***** Excerpted data *****

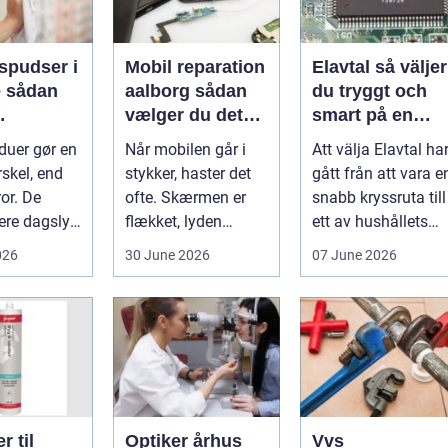
spudser i
Mobil reparation
Elavtal så väljer
an
aalborg sådan
du tryggt och
vælger du det
smart på en
nde rene
rette værksted
rörlig elmarkna
duer gør en
Når mobilen går i
Att välja Elavtal ha
ret rundt
rskel, end
stykker, haster det
gått från att vara e
or. De
ofte. Skærmen er
snabb kryssruta till
ere dagslys
flækket, lyden
ett av hushållets
hjem og
hakker, eller
viktigaste ekonom..
026
30 June 2026
07 June 2026
..
batteriet løber ...
r til
Optiker århus
Vvs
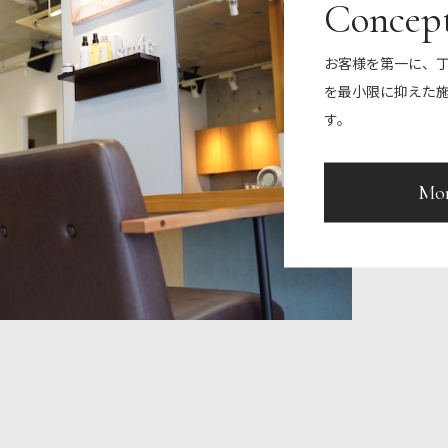
Concep
お客様を第一に、
を最小限に抑えた
す。
Mo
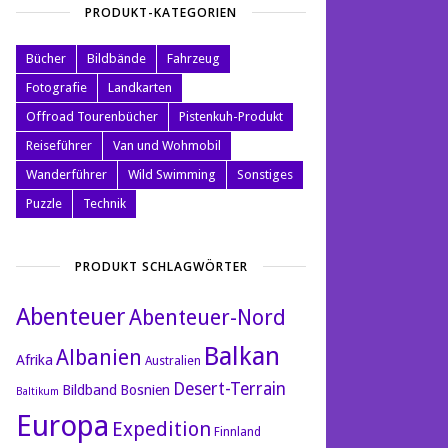
PRODUKT-KATEGORIEN
Bücher
Bildbände
Fahrzeug
Fotografie
Landkarten
Offroad Tourenbücher
Pistenkuh-Produkt
Reiseführer
Van und Wohmobil
Wanderführer
Wild Swimming
Sonstiges
Puzzle
Technik
PRODUKT SCHLAGWÖRTER
Abenteuer
Abenteuer-Nord
Balkan
Albanien
Afrika
Australien
Desert-Terrain
Bildband
Bosnien
Baltikum
Europa
Expedition
Finnland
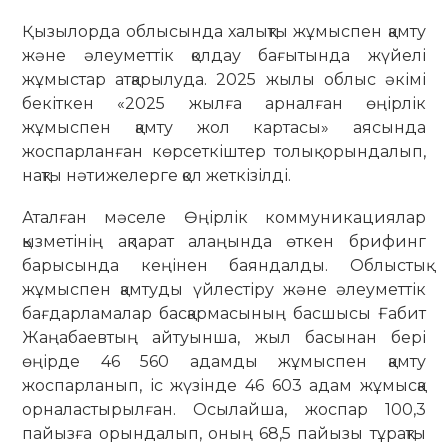
Қызылорда облысында халықты жұмыспен қамту
және әлеуметтік қолдау бағытында жүйелі
жұмыстар атқарылуда. 2025 жылы облыс әкімі
бекіткен «2025 жылға арналған өңірлік
жұмыспен қамту жол картасы» аясында
жоспарланған көрсеткіштер толық орындалып,
нақты нәтижелерге қол жеткізілді.
Аталған мәселе Өңірлік коммуникациялар
қызметінің ақпарат алаңында өткен брифинг
барысында кеңінен баяндалды. Облыстық
жұмыспен қамтуды үйлестіру және әлеуметтік
бағдарламалар басқармасының басшысы Ғабит
Жаңабаевтың айтуынша, жыл басынан бері
өңірде 46 560 адамды жұмыспен қамту
жоспарланып, іс жүзінде 46 603 адам жұмысқа
орналастырылған. Осылайша, жоспар 100,3
пайызға орындалып, оның 68,5 пайызы тұрақты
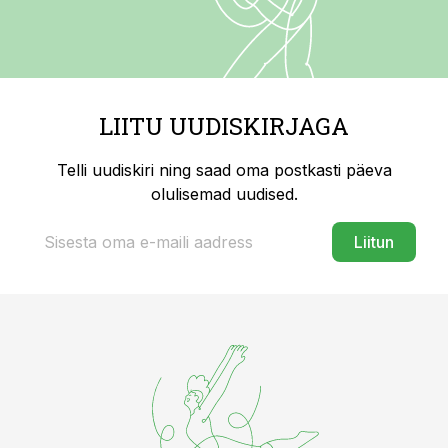
LIITU UUDISKIRJAGA
Telli uudiskiri ning saad oma postkasti päeva
olulisemad uudised.
Liitun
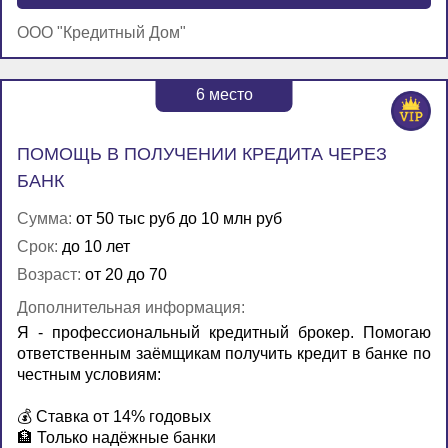
ООО "Кредитный Дом"
6
место
ПОМОЩЬ В ПОЛУЧЕНИИ КРЕДИТА ЧЕРЕЗ
БАНК
Сумма:
от 50 тыс руб до 10 млн руб
Срок:
до 10 лет
Возраст:
от 20 до 70
Дополнительная информация:
Я - профессиональный кредитный брокер. Помогаю
ответственным заёмщикам получить кредит в банке по
честным условиям:
💰 Ставка от 14% годовых
🏦 Только надёжные банки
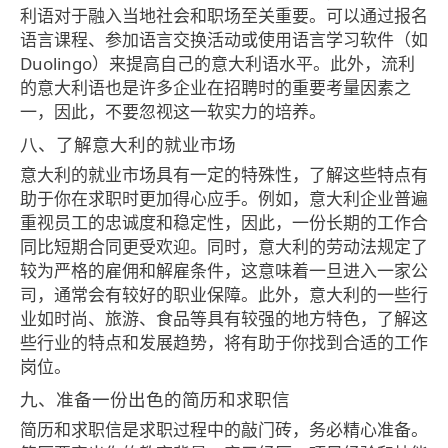
利语对于融入当地社会和职场至关重要。可以通过报名
语言课程、参加语言交换活动或使用语言学习软件（如
Duolingo）来提高自己的意大利语水平。此外，流利
的意大利语也是许多企业在招聘时的重要考量因素之
一，因此，不要忽视这一软实力的培养。
八、了解意大利的就业市场
意大利的就业市场具有一定的特殊性，了解这些特点有
助于你在求职时更加得心应手。例如，意大利企业普遍
重视员工的忠诚度和稳定性，因此，一份长期的工作合
同比短期合同更受欢迎。同时，意大利的劳动法规定了
较为严格的雇佣和解雇条件，这意味着一旦进入一家公
司，通常会有较好的职业保障。此外，意大利的一些行
业如时尚、旅游、食品等具有较强的地方特色，了解这
些行业的特点和发展趋势，将有助于你找到合适的工作
岗位。
九、准备一份出色的简历和求职信
简历和求职信是求职过程中的敲门砖，务必精心准备。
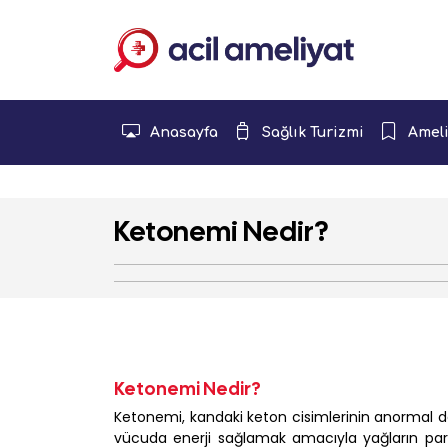
Anasayfa
Sağlık Turizmi
Ameli
Ketonemi Nedir?
Ketonemi Nedir?
Ketonemi, kandaki keton cisimlerinin anormal 
vücuda enerji sağlamak amacıyla yağların pa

*****

> **Problem requirements**
Your job is to copy out every line from the records above that has the word "және".

> **Task response**
және әлеуметтік қолдау бағытында жүйелі
жұмыспен қамтуды үйлестіру және әлеуметтік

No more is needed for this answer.